The collaboration is designed to connect NVIDIA’s healthcare computing platforms and AI expertise with the Broad Institute’s world-renowned researchers, scientists, and open platforms with a focus on three key areas:
- Do what NVIDIA Clara™ Bricks® be available on the Terra platform: Parabricks, a GPU-accelerated software suite for secondary analysis of sequencing data, is now available in six new Terra workflows. Users can now analyze an entire genome in just one hour with Clara Parabricks, compared to 24 hours in a CPU-based environment, and can cut the cost of computing by more than half.
- Development of large language models (LLM): Researchers will develop fundamental models for DNA and RNA, the building blocks of life, to better understand human biology using NVIDIA BioNeMo, an AI application framework which was announced today for large language models in biology.
- Bring enhanced deep learning to the Genomic Analysis Toolkit (GATK): NVIDIA is contributing a new deep learning model directly to the Broad Institute’s GATK toolkit, the industry standard used by more than 100,000 researchers, that helps identify genetic variants associated with disease. This will help drug discovery researchers to develop new therapies.
“There is a need across the healthcare ecosystem for better computational tools that enable advances in the way we understand disease, develop diagnoses and deliver treatments,” said Kimberly Powell, vice president of healthcare at NVIDIA. “By expanding our collaboration with the Broad Institute, we can bring the power of great language models to deliver joint solutions and bridge the divide between researchers’ insights and real benefits to patients.”
The Broad Institute aims to enable the next generation of collaborative biomedical research by providing an open cloud platform that connects researchers to each other and to the data sets and tools they need to advance science.
“Life sciences is in the midst of a data revolution, and researchers need a new approach to bringing machine learning into biomedicine,” said Anthony Philippakis, data director at the Broad Institute. “With this collaboration, we aim to expand our mission of data sharing and collaborative processes to scale genomics research.”
Great Language Models for Studying Diseases
The NVIDIA BioNeMo framework includes pre-trained LLMs for proteins and chemistry that simplify training, inference, and scaling. BioNeMo is an extension of the framework NVIDIA NeMo Megatron and is specific to the domain of chemistry, proteins, and DNA/RNA sequences.
BioNeMo enables developers to efficiently train and implement biology LLMs with billions of parameters.
Together, teams from both organizations will build on this work to create new models to add to the BioNeMo collection and make available on the Terra platform.
NVIDIA Software for Domain Specific AI
NVIDIA Parabricks GPU-accelerated workflows provide researchers with faster turnaround times and lower costs for a wide range of genomic data analyses.
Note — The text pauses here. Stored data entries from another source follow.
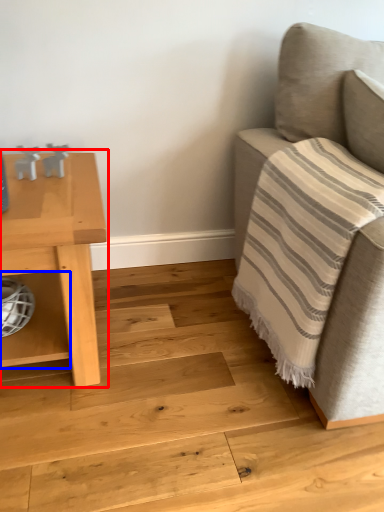 Question: Which object appears farthest to the camera in this image, table (highlighted by a red box) or shelf (highlighted by a blue box)?

Choices:
 (A) table
 (B) shelf

Answer: (B) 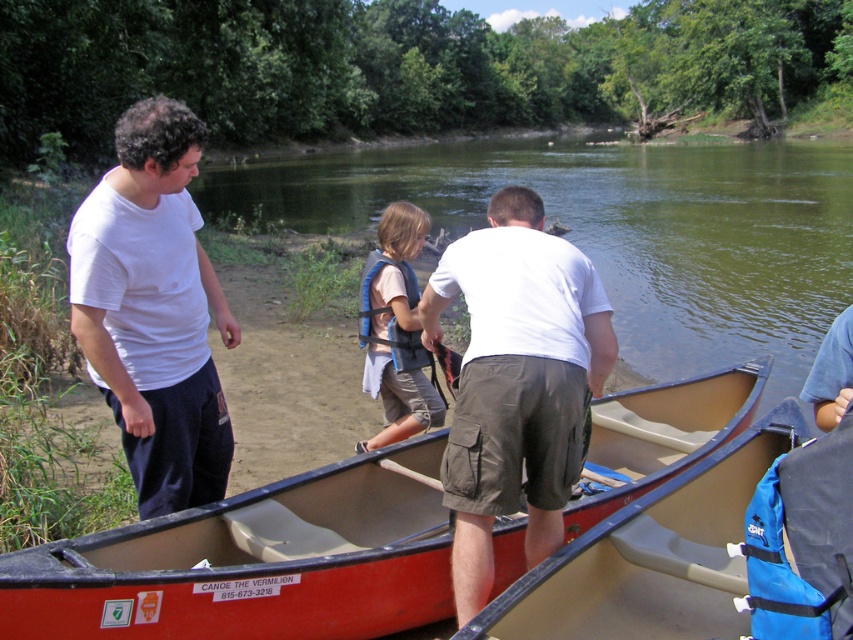 Question: Estimate the real-world distances between objects in this image. Which object is closer to the white matte shirt at center?

Choices:
 (A) red plastic canoe at center
 (B) green water at center
 (C) blue fabric life vest at center
 (D) white matte t-shirt at left

Answer: (A)

Question: Can you confirm if white matte shirt at center is positioned to the right of white matte t-shirt at left?

Choices:
 (A) no
 (B) yes

Answer: (B)

Question: Which point appears closest to the camera in this image?

Choices:
 (A) (782, 141)
 (B) (517, 492)
 (C) (397, 336)
 (D) (410, 584)

Answer: (B)

Question: Does green water at center come behind white matte t-shirt at left?

Choices:
 (A) no
 (B) yes

Answer: (B)

Question: Which point appears closest to the camera in this image?

Choices:
 (A) (463, 317)
 (B) (397, 256)

Answer: (B)

Question: Does white matte t-shirt at left appear over blue fabric life vest at center?

Choices:
 (A) no
 (B) yes

Answer: (B) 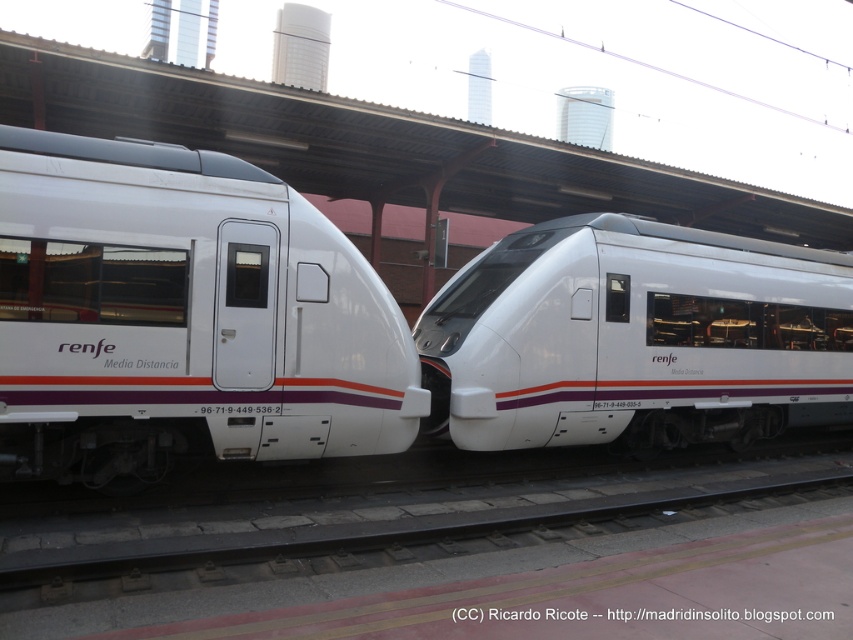 You are a passenger waiting at the station and want to board the taller train. Which train should you approach, the white glossy train at left or the white glossy train at center?

The white glossy train at center is taller than the white glossy train at left, so you should approach the white glossy train at center.

You are a passenger waiting on the platform and see the two white glossy trains. Which train, the white glossy train at left or the white glossy train at center, is closer to you?

The white glossy train at left is closer to you because it is in front of the white glossy train at center. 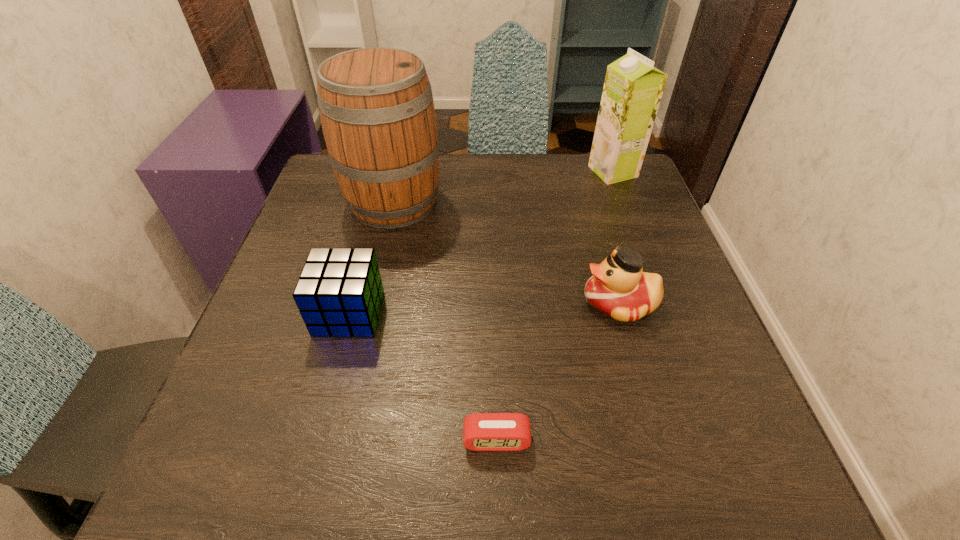 Identify the location of free space located on the face of the duck. (419, 303).

Image resolution: width=960 pixels, height=540 pixels. Identify the location of free location located on the right of the cube. (510, 313).

At what (x,y) coordinates should I click in order to perform the action: click on cider situated at the far edge. Please return your answer as a coordinate pair (x, y). Looking at the image, I should click on (376, 107).

This screenshot has height=540, width=960. In order to click on soya milk situated at the far edge in this screenshot , I will do 633,87.

The width and height of the screenshot is (960, 540). Find the location of `object present at the near edge`. object present at the near edge is located at coordinates (481, 431).

The height and width of the screenshot is (540, 960). Find the location of `cider that is positioned at the left edge`. cider that is positioned at the left edge is located at coordinates (376, 107).

The image size is (960, 540). What are the coordinates of `cube present at the left edge` in the screenshot? It's located at (339, 293).

The image size is (960, 540). In order to click on soya milk situated at the right edge in this screenshot , I will do `click(633, 87)`.

At what (x,y) coordinates should I click in order to perform the action: click on duck that is at the right edge. Please return your answer as a coordinate pair (x, y). Looking at the image, I should click on (619, 289).

Locate an element on the screen. object present at the far left corner is located at coordinates (376, 107). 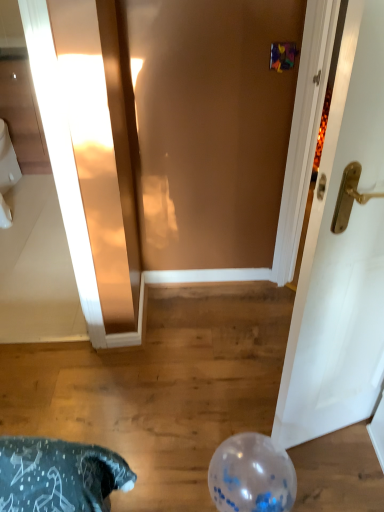 Question: Looking at their shapes, would you say white glossy toilet bowl at left is wider or thinner than transparent plastic balloon at lower center?

Choices:
 (A) thin
 (B) wide

Answer: (B)

Question: From the image's perspective, is white glossy toilet bowl at left above or below transparent plastic balloon at lower center?

Choices:
 (A) above
 (B) below

Answer: (A)

Question: Is white glossy toilet bowl at left bigger or smaller than transparent plastic balloon at lower center?

Choices:
 (A) big
 (B) small

Answer: (A)

Question: Considering the positions of transparent plastic balloon at lower center and white glossy toilet bowl at left in the image, is transparent plastic balloon at lower center bigger or smaller than white glossy toilet bowl at left?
For Broad’s GATK best practice germline workflow, doing analysis with Parabricks on GPU can be up to 24x faster and less than half the cost.
Broad Institute researchers will also gain access to MONAIan open source deep learning framework for AI for medical imaging, as well as to NVIDIA RAPIDS™, a GPU-accelerated data science toolkit for faster data preparation, which can be used for single-cell genomic analysis.
Eddie is an Australian news reporter with over 9 years in the industry and has published on Forbes and tech crunch.